Nett. Aber wird die Organisation nun auch etwas gegen die strukturelle Unterbezahlung von schwarzen Ärzten und die strukturelle Unterbehandlung von schwarzen Patienten unternehmen (wie in einem Artikel beschrieben, der im vergangenen Jahr auf der Nachrichtenplattform veröffentlicht wurde Insider), fragen sich einige. Das ist sicherlich zu hoffen. Aber in einer Welt, in der das Image so wichtig geworden ist, ist dies ein Schritt in die richtige Richtung. Das Anpassen des Bildes ist der Anfang.

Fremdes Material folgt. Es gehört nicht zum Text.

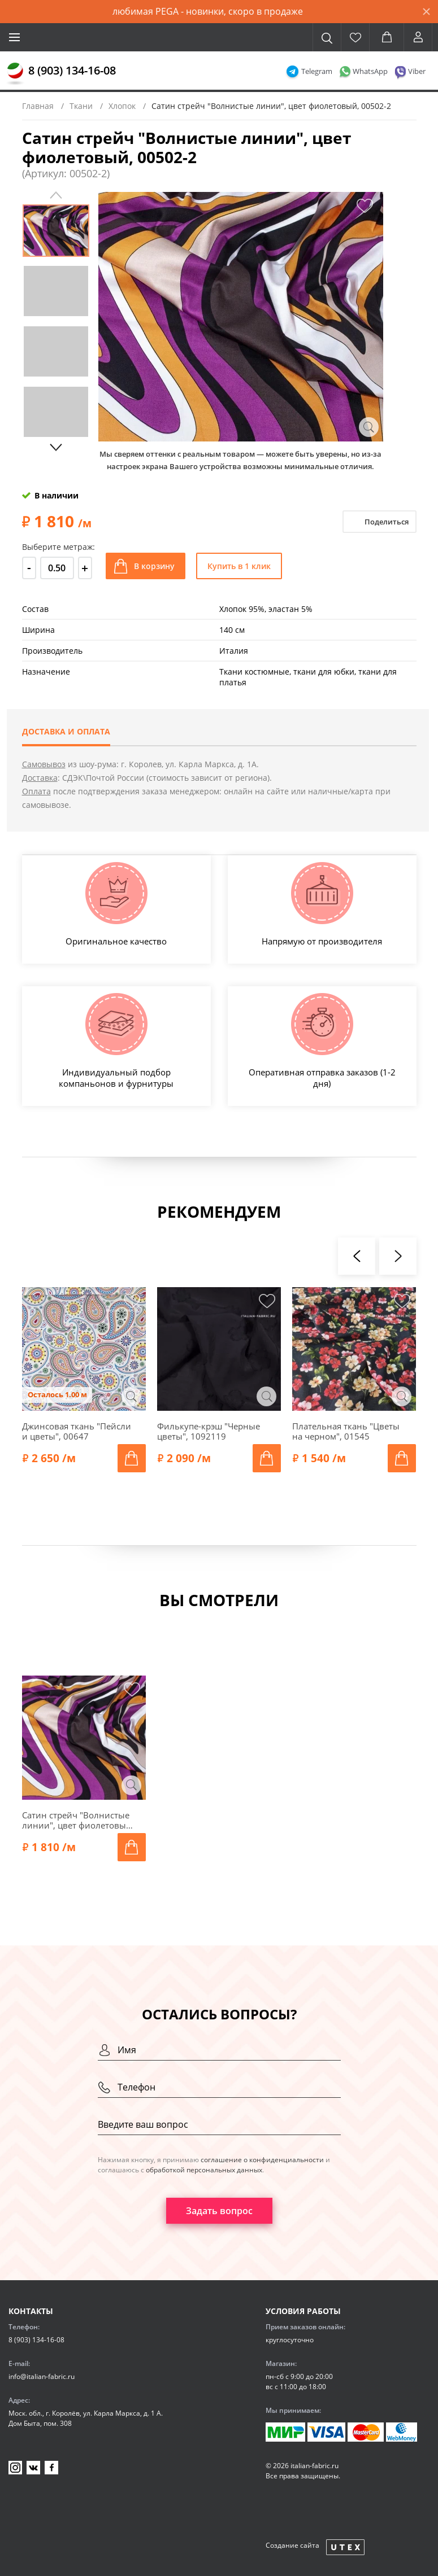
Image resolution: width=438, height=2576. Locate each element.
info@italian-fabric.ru (41, 2376)
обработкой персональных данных (204, 2170)
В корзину (154, 566)
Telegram (316, 71)
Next (56, 447)
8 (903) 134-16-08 (72, 70)
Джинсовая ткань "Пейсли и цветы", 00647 (76, 1431)
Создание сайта (292, 2545)
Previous (56, 195)
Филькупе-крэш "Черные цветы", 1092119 (208, 1431)
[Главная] (15, 74)
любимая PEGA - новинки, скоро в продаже (207, 11)
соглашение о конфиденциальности (262, 2159)
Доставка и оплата (66, 731)
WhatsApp (370, 71)
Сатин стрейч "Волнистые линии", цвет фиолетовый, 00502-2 (78, 1820)
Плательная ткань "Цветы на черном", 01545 (346, 1431)
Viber (417, 71)
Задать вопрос (219, 2211)
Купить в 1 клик (239, 566)
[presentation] (356, 1256)
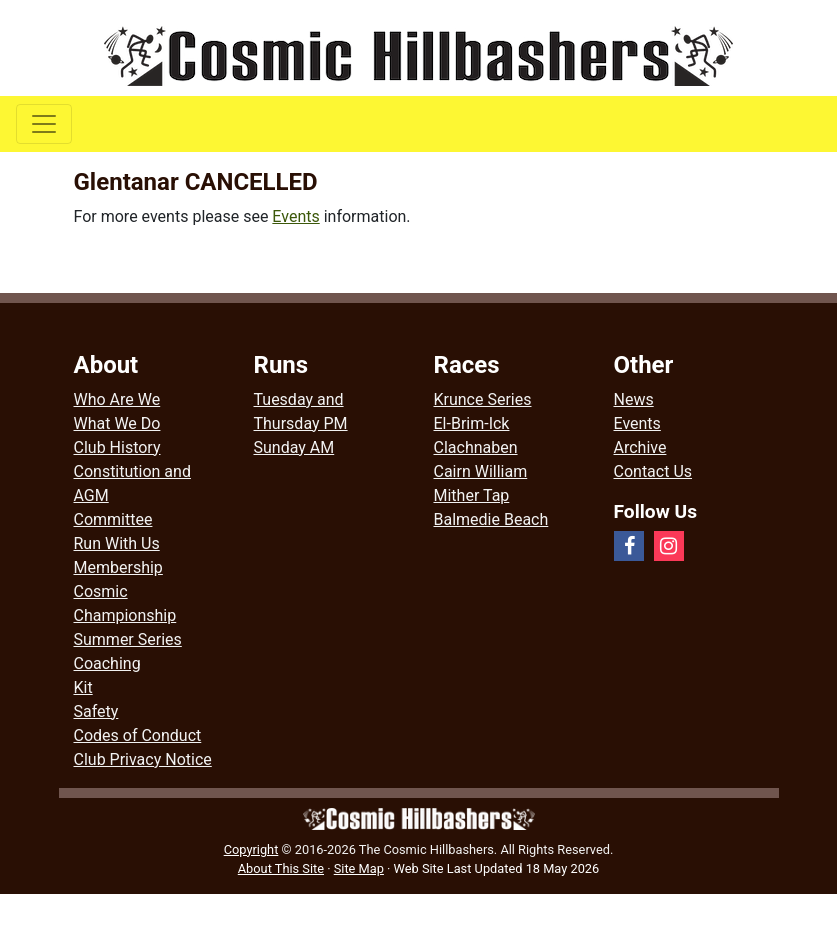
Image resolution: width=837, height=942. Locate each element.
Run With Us (117, 543)
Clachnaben (476, 447)
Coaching (107, 663)
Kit (83, 687)
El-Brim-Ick (472, 423)
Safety (96, 711)
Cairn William (481, 471)
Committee (113, 519)
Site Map (359, 868)
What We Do (117, 423)
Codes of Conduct (138, 735)
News (634, 399)
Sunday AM (294, 447)
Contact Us (653, 471)
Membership (118, 567)
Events (295, 216)
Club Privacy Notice (143, 759)
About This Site (281, 868)
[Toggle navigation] (44, 124)
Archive (640, 447)
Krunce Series (483, 399)
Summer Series (128, 639)
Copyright (251, 849)
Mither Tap (472, 495)
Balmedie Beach (491, 519)
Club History (117, 447)
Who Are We (117, 399)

Mit der finanziellen Unterstützung wird es auch gut. Ein Foto wie dieses oben verwendet keine billigen Tricks. Er zeigt keine Situation ungleicher Überlegenheit oder ungesunder Abhängigkeit. Und Sie können sich vorstellen: Jemand wie ich (genau die Zielgruppe der AzG) kann sich noch damit identifizieren. Also Prost auf diese Hand in deinem Busen, Ärzte ohne Grenzen. Davon profitieren am Ende alle.